Il provvedimento dà dunque conto che una delle manifestazioni di interesse, evidentemente quella dell’odierna ricorrente, non sia stata seguita dall’invito a presentare offerta tecnica. Non viene tuttavia spiegato per quali ragioni l’invito sia stato omesso.
Alla stregua dei principi suindicati una motivazione sarebbe stata necessaria, in quanto solo attraverso di essa l’amministrazione può esercitare la discrezionalità che le è attribuita in ordine alla scelta dell’affidatario, nelle procedure come quella in esame.
Peraltro, nel caso di specie non viene neanche in rilievo una scelta discrezionale a favore di una offerta piuttosto che di un'altra, ma la decisione in nuce di non invitare a presentare l’offerta una delle ditte che aveva proposto la manifestazione di interesse, il che avrebbe richiesto una motivazione rafforzata, costituendo una deroga ai principi di imparzialità e dell’accesso al mercato.

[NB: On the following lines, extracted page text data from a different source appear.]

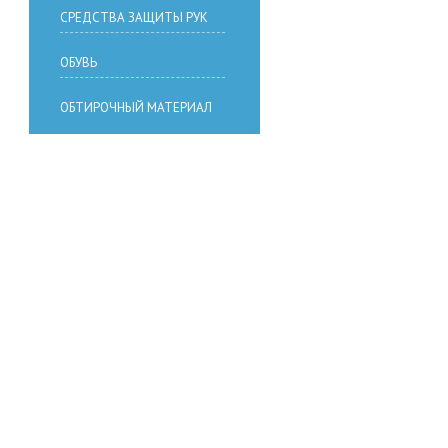
СРЕДСТВА ЗАЩИТЫ РУК
ОБУВЬ
ОБТИРОЧНЫЙ МАТЕРИАЛ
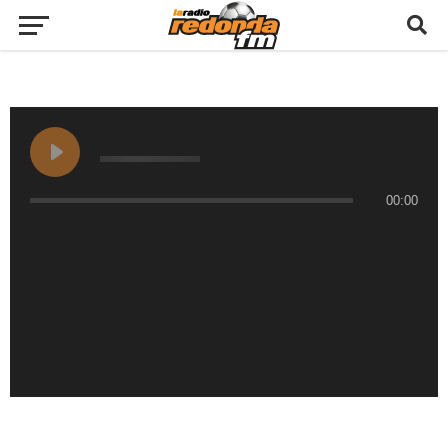
00:00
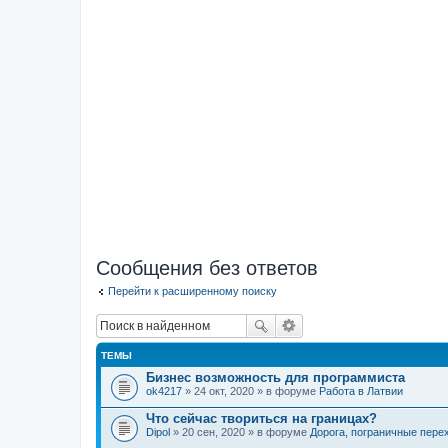
Сообщения без ответов
Перейти к расширенному поиску
ТЕМЫ
Бизнес возможность для программиста
ok4217
» 24 окт, 2020 » в форуме
Работа в Латвии
Что сейчас твориться на границах?
Dipol
» 20 сен, 2020 » в форуме
Дорога, пограничные пере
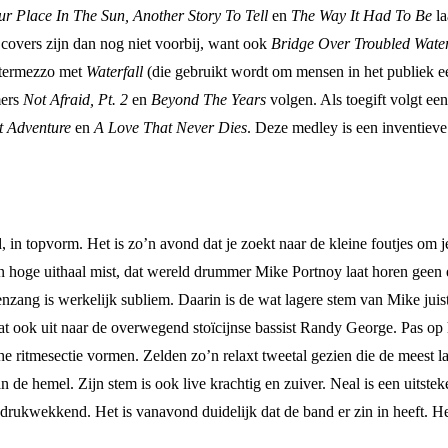
ur Place In The Sun, Another Story To Tell
en
The Way It Had To Be
la
 covers zijn dan nog niet voorbij, want ook
Bridge Over Troubled Wate
intermezzo met
Waterfall
(die gebruikt wordt om mensen in het publiek ee
mers
Not Afraid, Pt. 2
en
Beyond The Years
volgen. Als toegift volgt 
t Adventure
en
A Love That Never Dies
. Deze medley is een inventieve
, in topvorm. Het is zo’n avond dat je zoekt naar de kleine foutjes om je
en hoge uithaal mist, dat wereld drummer Mike Portnoy laat horen geen ec
samenzang is werkelijk subliem. Daarin is de wat lagere stem van Mike j
at ook uit naar de overwegend stoïcijnse bassist Randy George. Pas o
e ritmesectie vormen. Zelden zo’n relaxt tweetal gezien die de meest la
van de hemel. Zijn stem is ook live krachtig en zuiver. Neal is een uitst
ndrukwekkend. Het is vanavond duidelijk dat de band er zin in heeft. He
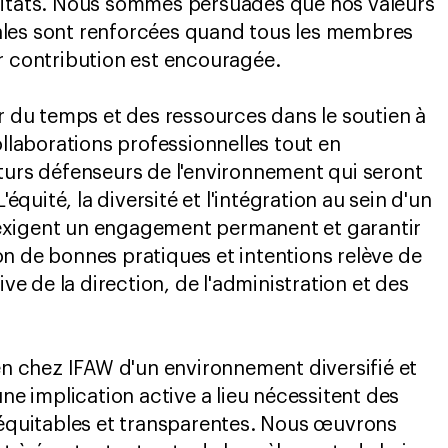
bitats. Nous sommes persuadés que nos valeurs
les sont renforcées quand tous les membres
r contribution est encouragée.
ir du temps et des ressources dans le soutien à
ollaborations professionnelles tout en
turs défenseurs de l'environnement qui seront
L'équité, la diversité et l'intégration au sein d'un
exigent un engagement permanent et garantir
n de bonnes pratiques et intentions relève de
ive de la direction, de l'administration et des
ien chez IFAW d'un environnement diversifié et
une implication active a lieu nécessitent des
 équitables et transparentes. Nous œuvrons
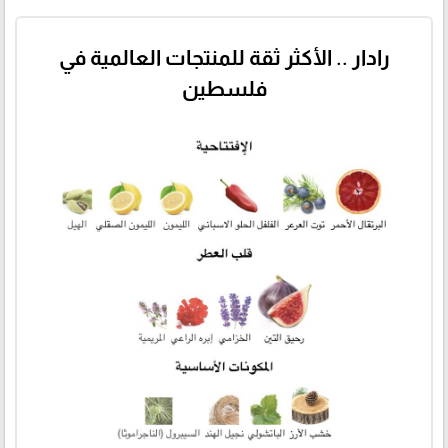
رادار .. الأكثر ثقة للمنتجات العالمية في
فلسطين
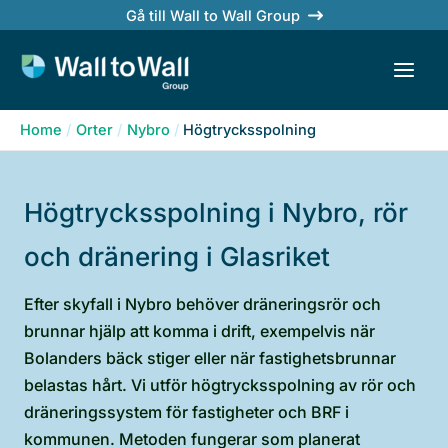
Skip
Gå till Wall to Wall Group
to
content
Home
Orter
Nybro
Högtrycksspolning
Högtrycksspolning i Nybro, rör
och dränering i Glasriket
Efter skyfall i Nybro behöver dräneringsrör och
brunnar hjälp att komma i drift, exempelvis när
Bolanders bäck stiger eller när fastighetsbrunnar
belastas hårt. Vi utför högtrycksspolning av rör och
dräneringssystem för fastigheter och BRF i
kommunen. Metoden fungerar som planerat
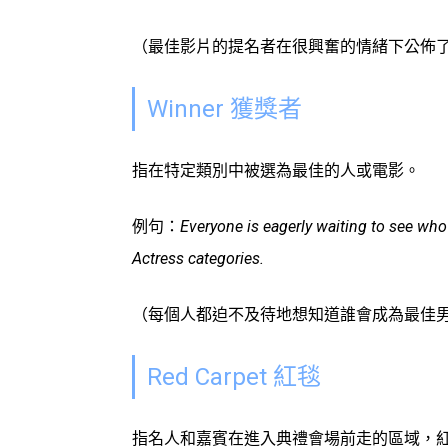
（最佳影片的提名者在很興奮的情緒下公佈
Winner 獲獎者
指在特定類別中被選為最佳的人或電影。
例句：
Everyone is eagerly waiting to see who
Actress categories.
（每個人都迫不及待地想知道誰會成為最佳
Red Carpet 紅毯
指名人和嘉賓在進入典禮會場前走的區域，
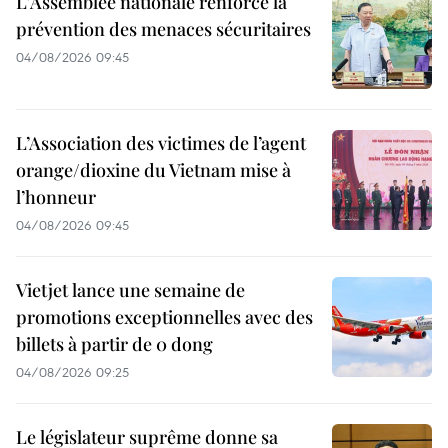
L'Assemblée nationale renforce la
prévention des menaces sécuritaires
04/08/2026 09:45
L’Association des victimes de l’agent
orange/dioxine du Vietnam mise à
l’honneur
04/08/2026 09:45
Vietjet lance une semaine de
promotions exceptionnelles avec des
billets à partir de 0 dong
04/08/2026 09:25
Le législateur suprême donne sa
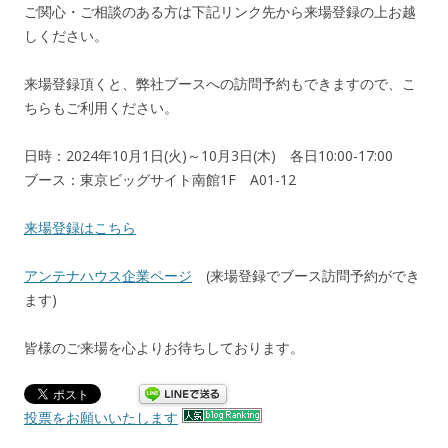
ご関心・ご相談のある方は下記リンク先から来場登録の上お越
しください。
来場登録頂くと、弊社ブースへの訪問予約もできますので、こ
ちらもご利用ください。
日時：2024年10月1日(火)～10月3日(木) 各日10:00-17:00
ブース：東京ビッグサイト南館1F A01-12
来場登録はこちら
アンテナハウス企業ページ
(来場登録でブース訪問予約ができ
ます)
皆様のご来場を心よりお待ちしております。
投票をお願いいたします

In mancanza di una congrua motivazione sul punto, il motivo è fondato.
Per l’effetto il ricorso va accolto con conseguente annullamento della determina n. 949 del 29 settembre 2025 del Comune di Girifalco.
Le spese, liquidate nella misura indicata nel dispositivo, seguono la soccombenza e devono essere poste a carico del Comune di Girifalco, non anche in capo alla controinteressata, che non risulta aver avuto alcun ruolo nel vizio che ha dato causa all’annullamento.
P.Q.M.
Il Tribunale Amministrativo Regionale per la Calabria (Sezione Seconda), definitivamente pronunciando sul ricorso, come in epigrafe proposto, lo accoglie e, per l’effetto, annulla la determina n. 949 del 29 settembre 2025 del Comune di Girifalco.
Condanna il Comune di Girifalco al pagamento delle spese del giudizio in favore della ricorrente, da liquidarsi al procuratore dichiaratosi antistatario, che liquida in € 4.000,00, oltre oneri e spese come per legge.
Ordina che la presente sentenza sia eseguita dall'autorità amministrativa.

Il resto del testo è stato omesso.